Proportionality stricto sensu is not about slowing down the EU. It is about improving the quality of its laws. It is about taking responsibility. It is about doing your own homework rather than repeating what the OECD says. If not, the EU risks being transformed into an implementing agent of OECD rules rather than an independent legislator operating under its own constitutional constraints. The danger is that the Union gradually degrades its role to that of executing externally negotiated standards, while the Treaties require an internally grounded, democratically legitimised review. This is why we need a genuine autonomous EU rule-of-law review in direct taxation.

  • 1                 CJEU 17 October 2013, case C-203/12, Billerud Karlsborg,para. 35.
  • 2                 See: Opinion in joined Cases C‑203/15 and C‑698/15 Tele2 Sverige, point 248.
  • 3                 Protocol (No 2) on the application of the principles of subsidiarity and proportionality.
  • 4                 See CJEU 7 March 2017, case C-390/15, RPO, para. 54.
  • 5CJEU 3 December 2019, case C-482/17, Czech Republic/Parlement & Council, para. 79.
  • 6Council Directive (EU) 2016/1164 of 12 July 2016 laying down rules against tax avoidance practices that directly affect the functioning of the internal market, OJ L 193, 19.7.2016, pp. 1–14.
  • 7See: Proposal for a COUNCIL DIRECTIVE laying down rules against tax avoidance practices that directly affect the functioning of the internal market, Brussels, 28.1.2016 COM(2016) 26 final 2016/0011 (CNS), p. 5.
  • 8See preamble, para. 16.
  • 9See: Proposal for a COUNCIL DIRECTIVE laying down rules against tax avoidance practices that directly affect the functioning of the internal market, Brussels, 28.1.2016 COM(2016) 26 final 2016/0011 (CNS), p. 6.
  • 10Proposal for a COUNCIL DIRECTIVE on ensuring a global minimum level of taxation for multinational groups in the Union, Brussels, 22.12.2021 COM(2021) 823 final, p. 4-5: ‘In essence, the important policy decisions have already been taken by the Inclusive Framework and at the highest political level (G20 Finance Ministers and G20 Heads of EN 5 EN States). All EU Member States which are members of the Inclusive Framework have already agreed on the main aspects of Pillar 2 and committed to apply the OECD Model Rules. The EU would have no policy options to choose from as key elements of the framework, such as the scope or tax rates and base, have already been prescribed and agreed on’.
  • 11CJEU 10 December 2002, case C-491/01, British America Tobacco, para. 129.
  • 12CJEU 3 December 2019, case C-482/17, Czech Republic/Parlement & Council, para. 79.

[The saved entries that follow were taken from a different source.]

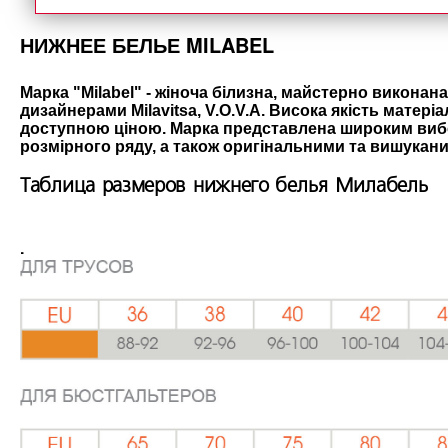
НИЖНЕЕ БЕЛЬЕ MILABEL
Марка "Milabel" - жіноча білизна, майстерно виконан
дизайнерами Milavitsa, V.O.V.A. Висока якість матеріа
доступною ціною. Марка представлена широким вибо
розмірного ряду, а також оригінальними та вишуканим
Таблица размеров нижнего белья Милабель
.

  • 13CJEU 13 November 2025, case C-142/24, Familienstiftung, para. 78-79.Other recent developments in taxation are: the opinion of AG Emiliou in case C-386/24, Centro Petroli Roma, point 109 and AG Rantos, in his Opinion of 13 November 2025 in case C-544/24, Valdymnas, point 49. See for recent literature: Juan Manuel Vázquez, Tax Reporting by Digital Platforms under DAC7: A Proportionality Assessment (Alphen aan den Rijn: Kluwer Law International, 2025) and Vassilis Dafnomilis, Good Intentions, Flawed Design: Balancing Transparency, Fundamental Rights and EU Principles in the EU Public CbC Reporting Directive, World Tax Journal, 2025 (Volume 17), No. 4.
  • 14CJEU 7 September 2006, case C-310/04, Spain/EU Council.
  • 15  If there is no impact assessment, this does not necessarily mean that the broad discretion has not in fact been exercised. For an example, see: CJEU 3 December 2019, case C-482/17, Czech Republic/Parlement & Council, para. 79. Art 2 of protocol no 2 states: ‘Before proposing legislative acts, the Commission shall consult widely. Such consultations shall, where appropriate, take into account the regional and local dimension of the action envisaged. In cases of exceptional urgency, the Commission shall not conduct such consultations. It shall give reasons for its decision in its proposal’.